Background: Progressive multifocal leukoencephalopathy (PML) is a deadly demyelinating disease of the brain, caused by reactivation of the polyomavirus JC (JCV). PML has classically been described in individuals with profound cellular immunosuppression such as patients with AIDS, haematological malignancies, organ transplant recipients or those treated with immunosuppressive or immunomodulatory medications for autoimmune diseases. METHODS AND CASE REPORTS: The authors describe five HIV seronegative patients with minimal or occult immunosuppression who developed PML including two patients with alcoholic cirrhosis, one with untreated dermatomyositis and two with idiopathic CD4(+) T cell lymphocytopenia. The authors performed a review of the literature to find similar cases.

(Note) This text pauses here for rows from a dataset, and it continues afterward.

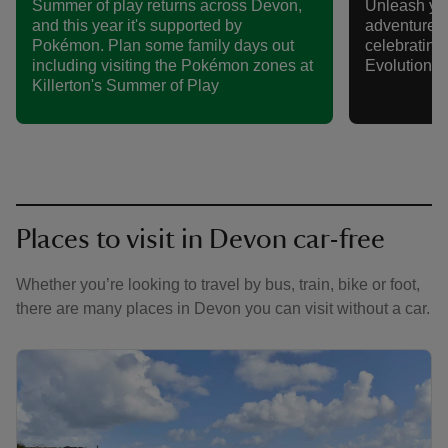
Summer of play returns across Devon,
Unleash yo
and this year it's supported by
adventure t
Pokémon. Plan some family days out
celebratin
including visiting the Pokémon zones at
Evolution S
Killerton's Summer of Play
Places to visit in Devon car-free
Whether you’re looking to travel by bus, train, bike or foot,
there are many places in Devon you can visit without a car.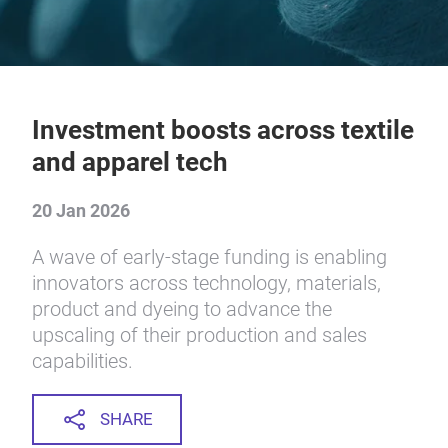
Investment boosts across textile
and apparel tech
20 Jan 2026
A wave of early-stage funding is enabling
innovators across technology, materials,
product and dyeing to advance the
upscaling of their production and sales
capabilities.
SHARE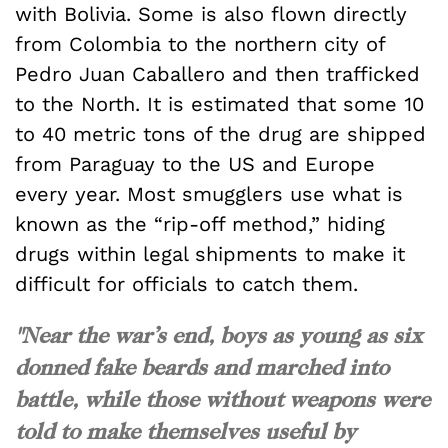
with Bolivia. Some is also flown directly
from Colombia to the northern city of
Pedro Juan Caballero and then trafficked
to the North. It is estimated that some 10
to 40 metric tons of the drug are shipped
from Paraguay to the US and Europe
every year. Most smugglers use what is
known as the “rip-off method,” hiding
drugs within legal shipments to make it
difficult for officials to catch them.
"Near the war’s end, boys as young as six
donned fake beards and marched into
battle, while those without weapons were
told to make themselves useful by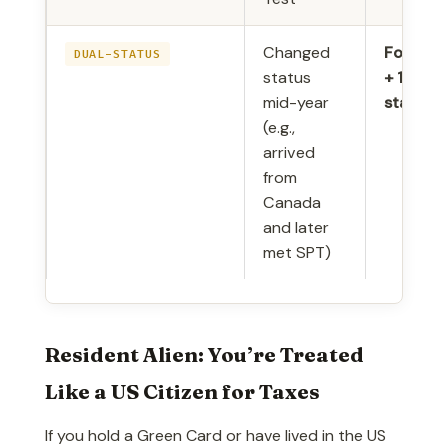
Changed
Form 10
DUAL-STATUS
status
+ 1040-
mid-year
stateme
(e.g.,
arrived
from
Canada
and later
met SPT)
Resident Alien: You’re Treated
Like a US Citizen for Taxes
If you hold a Green Card or have lived in the US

Results: The authors found an additional 33 cases in the literature. Of a total of 38 cases, seven (18.4%) had hepatic cirrhosis, five (13.2%) had renal failure, including one with concomitant hepatic cirrhosis, two (5.2%) were pregnant women, two (5.2%) had concomitant dementia, one (2.6%) had dermatomyositis, and 22 (57.9%) had no specific underlying diagnosis. Among these 22, five (22.7%) had low CD4(+) T cell counts (0.080-0.294x10(9)/l) and were diagnosed as having idiopathic CD4(+) lymphocytopenia, and one had a borderline CD4(+) T cell count of 0.308x10(9)/l. The outcome was fatal in 27/38 (71.1%) cases within 1.5-120 months (median 8 months) from onset of symptoms, and 3/4 cases who harboured JCV-specific T cells in their peripheral blood had inactive disease with stable neurological deficits after 6-26 months of follow-up.
Discussion: These results indicate that PML can occur in patients with minimal or occult immunosuppression, and one can revisit the generally accepted notion that profound cellular immunosuppression is a prerequisite for the development of PML.